Public bug reported:
[Impact]
MAAS deploys to the wrong NVMe device
[Description]
Since [0], the introduction of NVMe multipath brought a change in the way
namespaces' "identity" is calculated. It's possible to have a "mismatch"
between the nvme device names and their corresponding namespace, similar to the
situation below:
lrwxrwxrwx 1 root root 0 Jul 18 13:25 /sys/block/nvme0n1/device -> ../../nvme1
lrwxrwxrwx 1 root root 0 Jul 18 13:25 /sys/block/nvme1n1/device -> ../../nvme0
This can cause MAAS/curtin to deploy the wrong nvme device, as it's
currently using device names that are subject to change between reboots.

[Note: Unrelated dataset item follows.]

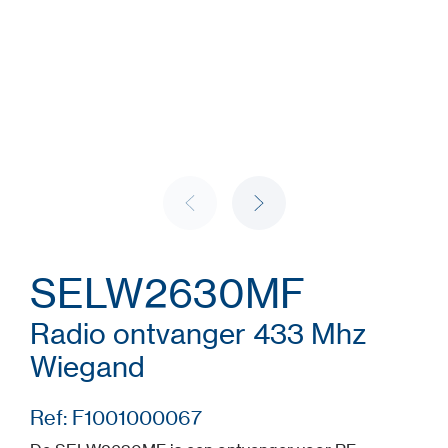
SELW2630MF
Radio ontvanger 433 Mhz
Wiegand
Ref: F1001000067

It can be alleviated by using the nvme_core.multipath=0 parameter, but
ideally we should not have MAAS/curtin rely on the device numbers.
A possible solution for this is to ensure that NVMe devices are referred
to by their device ID, as that should keep things consistent between
reboots.
[0] ed754e5dee ("nvme: track shared namespaces")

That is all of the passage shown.